▶ Material provided:
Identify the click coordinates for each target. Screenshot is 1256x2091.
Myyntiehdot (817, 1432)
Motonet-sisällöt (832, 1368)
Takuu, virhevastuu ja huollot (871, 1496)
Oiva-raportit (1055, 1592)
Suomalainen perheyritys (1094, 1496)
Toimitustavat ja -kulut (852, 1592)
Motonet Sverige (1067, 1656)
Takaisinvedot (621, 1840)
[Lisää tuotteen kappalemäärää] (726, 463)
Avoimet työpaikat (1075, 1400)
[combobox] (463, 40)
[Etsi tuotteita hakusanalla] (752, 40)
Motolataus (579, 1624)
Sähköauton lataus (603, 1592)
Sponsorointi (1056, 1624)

...

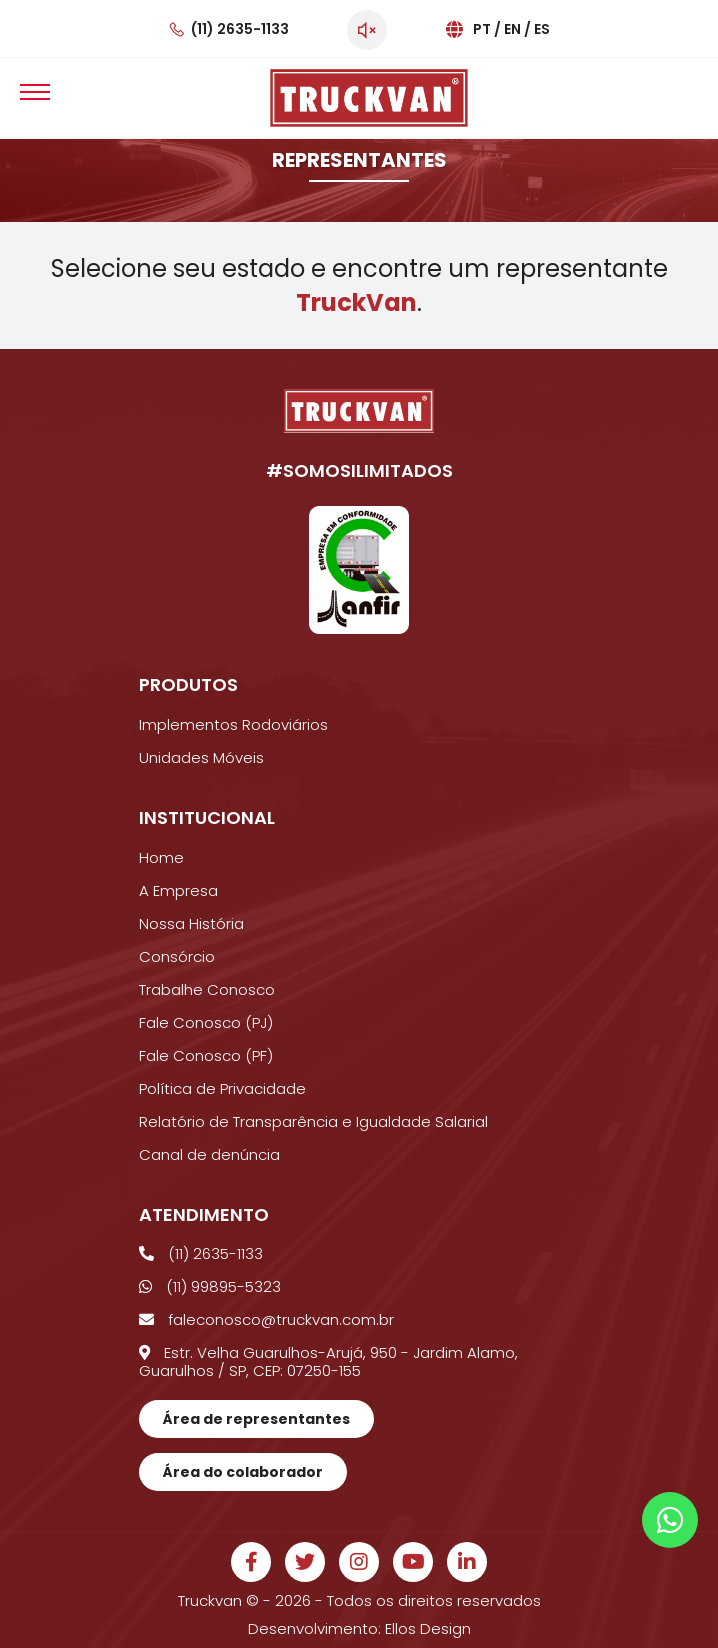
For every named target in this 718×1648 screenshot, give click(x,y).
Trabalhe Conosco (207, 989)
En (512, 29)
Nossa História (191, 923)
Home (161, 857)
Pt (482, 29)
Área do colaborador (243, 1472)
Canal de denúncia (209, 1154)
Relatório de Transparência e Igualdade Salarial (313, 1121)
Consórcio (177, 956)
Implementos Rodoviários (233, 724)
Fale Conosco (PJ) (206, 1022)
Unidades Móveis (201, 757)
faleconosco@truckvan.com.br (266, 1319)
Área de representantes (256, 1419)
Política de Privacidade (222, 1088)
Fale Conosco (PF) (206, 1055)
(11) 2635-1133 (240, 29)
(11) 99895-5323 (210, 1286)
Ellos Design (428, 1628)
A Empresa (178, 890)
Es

* * *

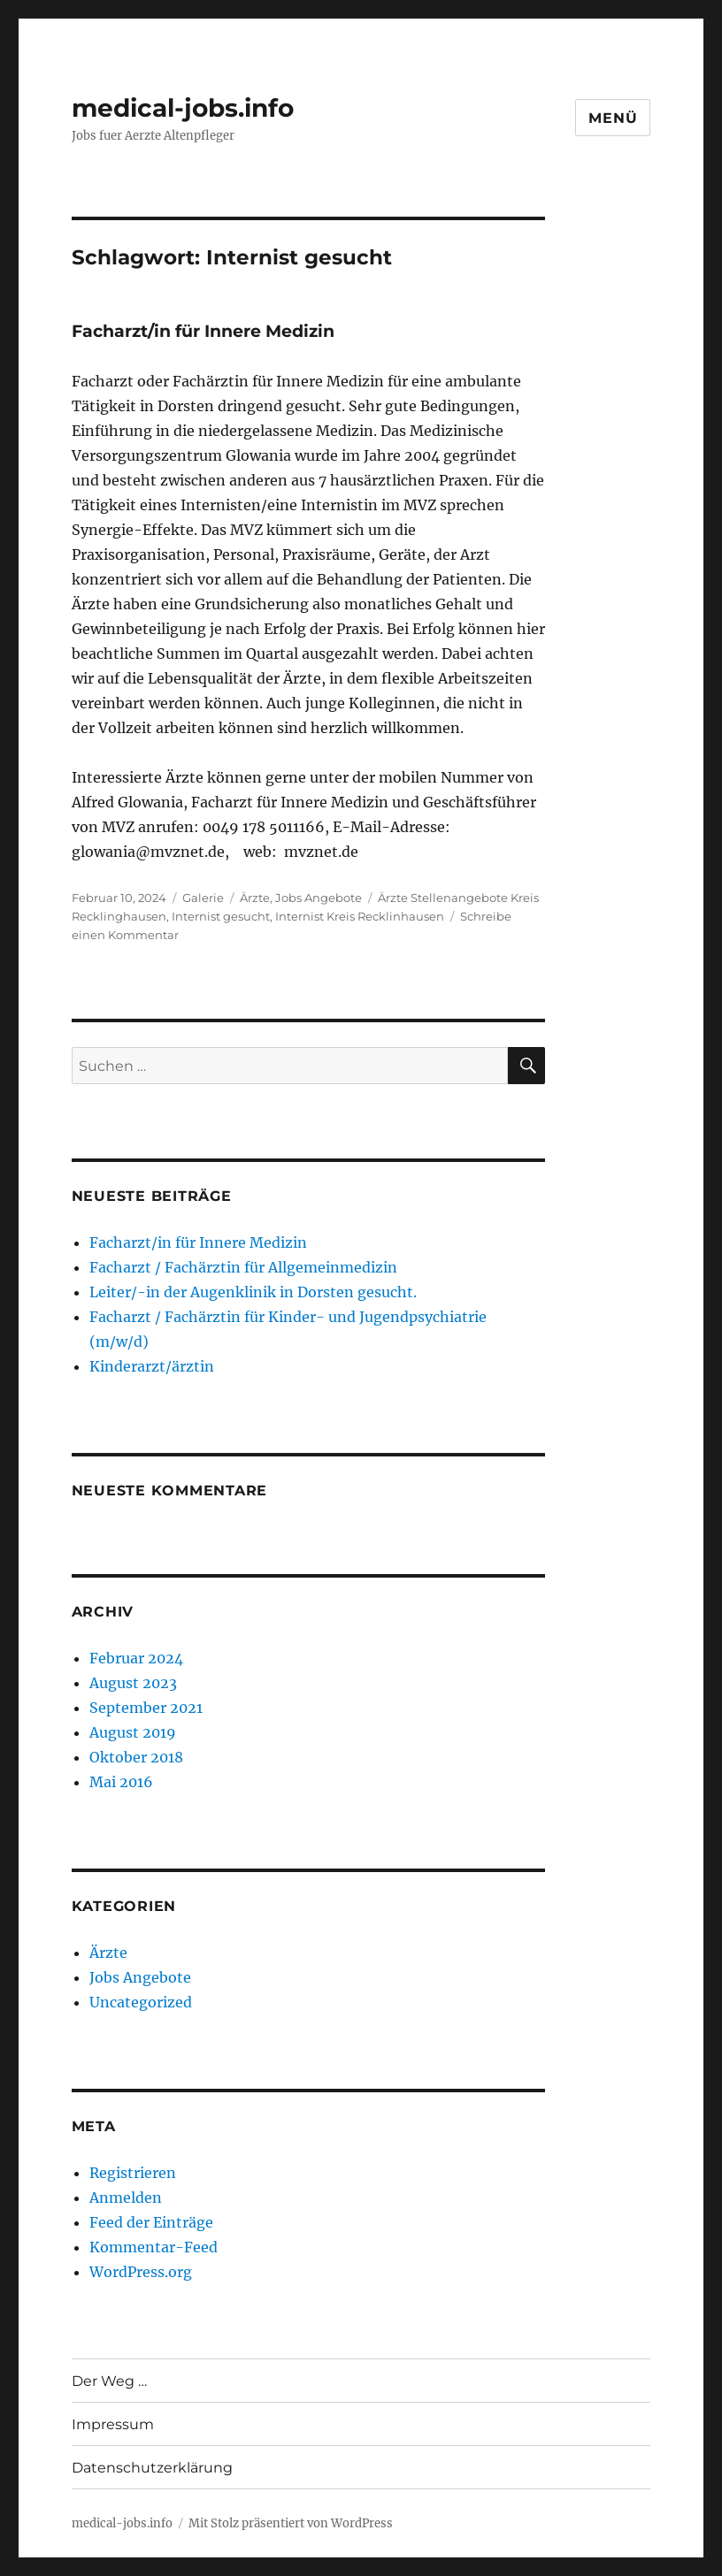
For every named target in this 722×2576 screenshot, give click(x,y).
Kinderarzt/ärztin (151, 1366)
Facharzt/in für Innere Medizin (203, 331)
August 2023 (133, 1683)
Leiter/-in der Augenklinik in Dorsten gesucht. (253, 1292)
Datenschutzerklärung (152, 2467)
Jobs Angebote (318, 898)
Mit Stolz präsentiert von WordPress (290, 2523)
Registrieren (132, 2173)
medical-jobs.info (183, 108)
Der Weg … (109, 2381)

▶ Your task: All lines that contain the word "Área" must be copied from the records above.

▶ Answer below:
Área do colaborador (243, 1472)
Área de representantes (256, 1419)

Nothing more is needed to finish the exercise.